Perquisition à l'Élysée bloquée : l'article 67 de la Constitution invoqué dans l'enquête sur les panthéonisations
Perquisition à l'Élysée bloquée : l'article 67 invoqué

Perquisition à l'Élysée bloquée : l'article 67 de la Constitution invoqué

Une opération de perquisition menée par le Parquet national financier a été empêchée à l'Élysée ce mardi 14 avril 2026. Les enquêteurs et magistrats, qui investiguent sur des marchés publics liés aux cérémonies de panthéonisation, se sont vus refuser l'accès au palais présidentiel. Ils sont restés sur le pas de la porte, confrontés à l'inviolabilité constitutionnelle des locaux de la présidence.

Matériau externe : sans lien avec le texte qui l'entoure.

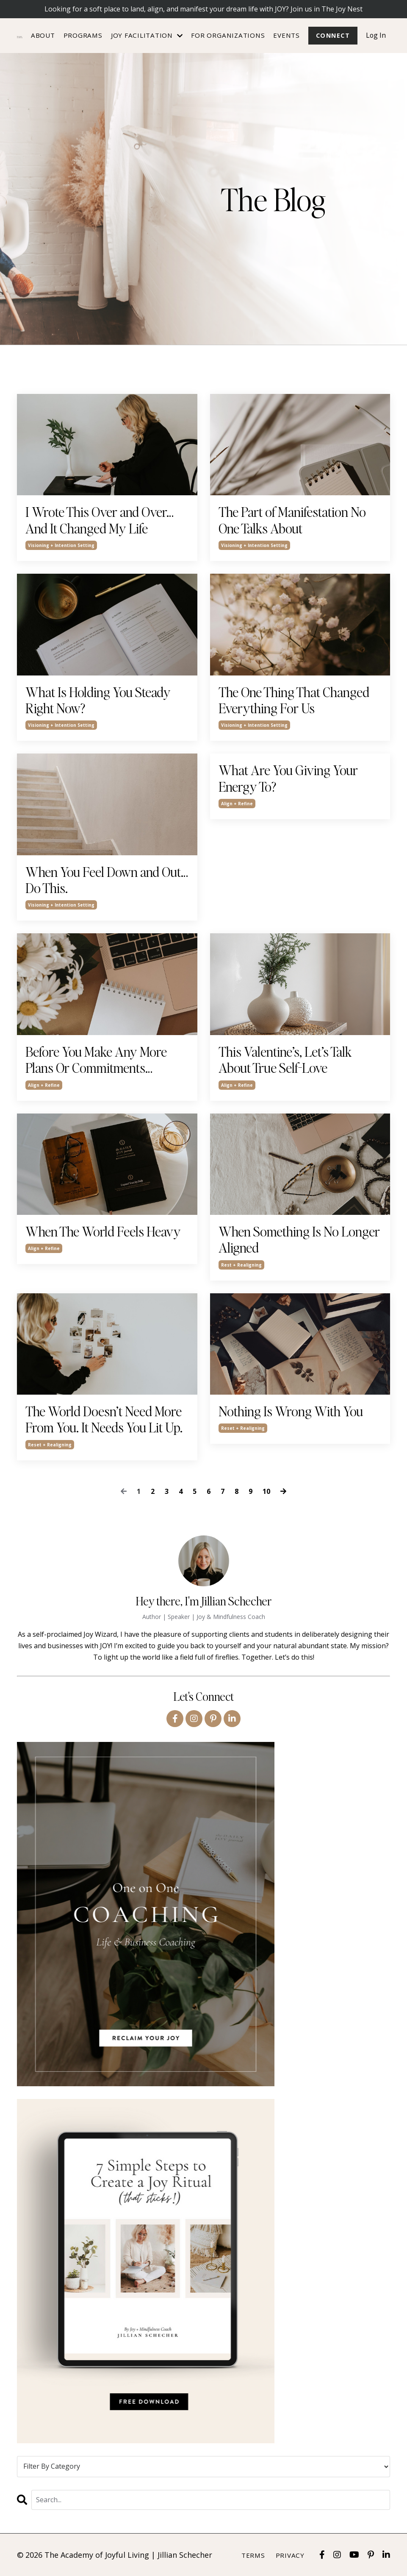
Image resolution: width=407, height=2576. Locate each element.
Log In (375, 35)
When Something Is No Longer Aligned (299, 1239)
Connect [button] (332, 35)
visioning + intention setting (61, 545)
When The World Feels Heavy (103, 1231)
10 (266, 1491)
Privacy (290, 2555)
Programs (82, 35)
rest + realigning (241, 1265)
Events (286, 35)
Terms (253, 2555)
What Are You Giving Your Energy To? (288, 778)
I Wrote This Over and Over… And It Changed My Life (99, 520)
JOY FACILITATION (147, 35)
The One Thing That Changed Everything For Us (294, 700)
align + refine (237, 804)
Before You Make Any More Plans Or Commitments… (96, 1060)
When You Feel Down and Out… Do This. (106, 880)
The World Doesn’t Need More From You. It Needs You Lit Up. (104, 1419)
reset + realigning (50, 1445)
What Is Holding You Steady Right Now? (98, 700)
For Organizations (227, 35)
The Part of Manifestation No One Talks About (292, 520)
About (42, 35)
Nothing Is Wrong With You (291, 1411)
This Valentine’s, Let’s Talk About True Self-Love (285, 1060)
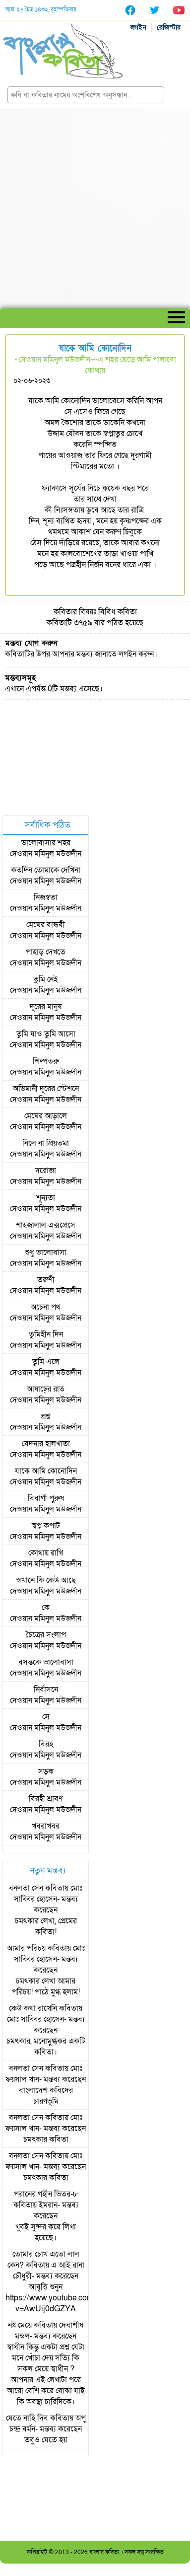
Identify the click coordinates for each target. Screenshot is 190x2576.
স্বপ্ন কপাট (46, 1525)
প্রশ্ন (46, 1416)
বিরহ (46, 1744)
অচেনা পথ (46, 1307)
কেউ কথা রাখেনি (33, 2008)
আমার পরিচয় (26, 1948)
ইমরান (48, 2205)
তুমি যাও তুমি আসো (45, 1034)
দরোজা (45, 1170)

Le fondement juridique du refus

Le procureur de la République financier, Pascal Prache, a précisé dans un communiqué que l'article 67 de la Constitution a été invoqué pour justifier ce refus. Cet article stipule que le président de la République bénéficie d'une immunité durant son mandat, empêchant toute perquisition, instruction ou poursuite dans les locaux rattachés à sa fonction. "Les enquêteurs se sont présentés ce matin à la présidence de la République", a confirmé l'Élysée, ajoutant que les documents des agents, détachables de l'activité du chef de l'État, seraient transmis sur demande.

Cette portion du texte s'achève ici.